CVE-2026-31539
Description
In the Linux kernel, the following vulnerability has been resolved:
smb: smbdirect: introduce smbdirect_socket.recv_io.credits.available
The logic off managing recv credits by counting posted recv_io and granted credits is racy.
That's because the peer might already consumed a credit, but between receiving the incoming recv at the hardware and processing the completion in the 'recv_done' functions we likely have a window where we grant credits, which don't really exist.
So we better have a decicated counter for the available credits, which will be incremented when we posted new recv buffers and drained when we grant the credits to the peer.
AI Insight
LLM-synthesized narrative grounded in this CVE's description and references.

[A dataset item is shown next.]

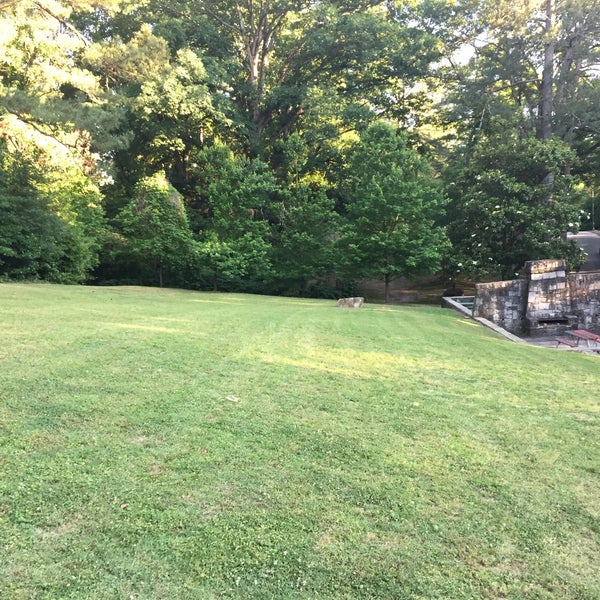 The width and height of the screenshot is (600, 600). In order to click on bench seat in this screenshot , I will do `click(567, 343)`.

A race condition in Linux kernel's smbdirect module allows granting non-existent recv credits, potentially leading to resource exhaustion or denial of service.
Vulnerability
Description
A race condition exists in the Linux kernel's SMB Direct (smbdirect) module in the management of receive (recv) credits. The original logic tracked credits by counting posted recv I/O operations and granted credits separately, but this approach is racy. Between the hardware receiving an incoming message and the completion being processed in the recv_done functions, the peer may have already consumed a credit, yet the kernel might grant additional credits that do not actually exist [1][2][3].
Exploitation
An attacker on the same network as a system using SMB Direct (e.g., over RDMA) could potentially exploit this race condition by carefully timing message delivery to trigger the window where credits are granted incorrectly. No authentication is required beyond network access to the SMB Direct service, as the vulnerability lies in the credit accounting logic that operates before any higher-layer validation.
Impact
Successful exploitation could lead to resource exhaustion or denial of service, as the kernel may grant more credits than available, causing the system to overcommit receive buffers. This could result in memory corruption, system instability, or a complete denial of service for SMB Direct connections.
Mitigation
The fix introduces a dedicated counter for available credits, which is incremented when new recv buffers are posted and decremented when credits are granted to the peer, eliminating the race condition. Patches have been committed to the Linux kernel stable tree [1][2][3]. Users should apply the latest kernel updates to mitigate this vulnerability.
AI Insight generated on May 18, 2026. Synthesized from this CVE's description and the cited reference URLs; citations are validated against the source bundle.
Affected products
1Patches
0No patches discovered yet.
Vulnerability mechanics
AI mechanics synthesis has not run for this CVE yet.